(The input begins)

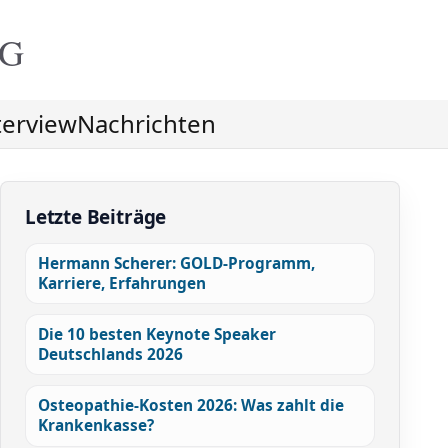
NG
terview
Nachrichten
Letzte Beiträge
Hermann Scherer: GOLD-Programm,
Karriere, Erfahrungen
Die 10 besten Keynote Speaker
Deutschlands 2026
Osteopathie-Kosten 2026: Was zahlt die
Krankenkasse?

(The input ends)

§ Task description: Pictures stay out; reproduce every line of the records exactly.

§ Finished exercise:
NG
terview
Nachrichten
Letzte Beiträge
Hermann Scherer: GOLD-Programm,
Karriere, Erfahrungen
Die 10 besten Keynote Speaker
Deutschlands 2026
Osteopathie-Kosten 2026: Was zahlt die
Krankenkasse?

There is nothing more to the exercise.